Taught by Patrick Hebron at ITP, Fall 2015
Continued from Linear Algebra in Python and Numpy (Part 1)
Documentation:
Importing Numpy library:
import numpy as np
Matrix Transposition:
>>> a = np.array( [ [ 1.0, 2.0, 3.0 ], [ 4.0, 5.0, 6.0 ] ] )
>>> a.T
array([[ 1., 4.],
[ 2., 5.],
[ 3., 6.]])
Matrix Addition:
>>> a = np.array( [ [ 1.0, 2.0, 3.0 ], [ 4.0, 5.0, 6.0 ] ] )

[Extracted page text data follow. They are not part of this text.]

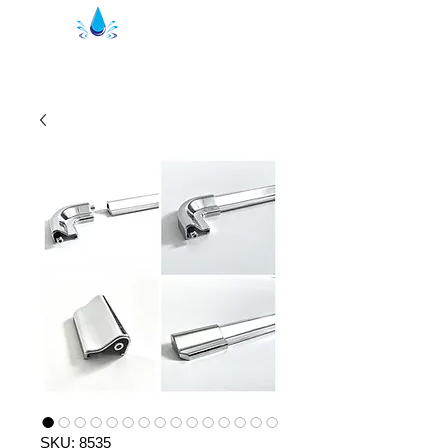
Уплътнения за душ Кристал | душ
профили
SKU: 8535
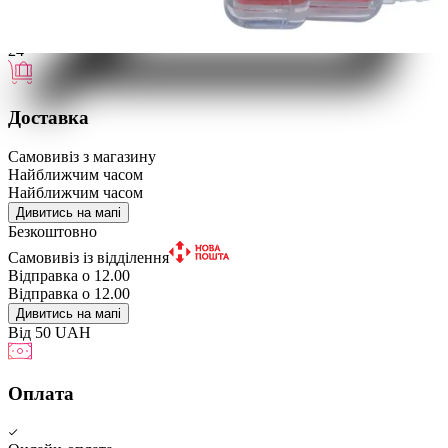
24
Доставка
Самовивіз з магазину
Найближчим часом
Найближчим часом
Дивитись на мапі
Безкоштовно
Самовивіз із відділення
Відправка о 12.00
Відправка о 12.00
Дивитись на мапі
Від 50 UAH
Оплата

>>> b = np.array( [ [ 10.0, 20.0, 30.0 ], [ 40.0, 50.0, 60.0 ] ] )
>>> a + b
array([[ 11., 22., 33.],
[ 44., 55., 66.]])
Matrix Subtraction:
>>> a = np.array( [ [ 1.0, 2.0, 3.0 ], [ 4.0, 5.0, 6.0 ] ] )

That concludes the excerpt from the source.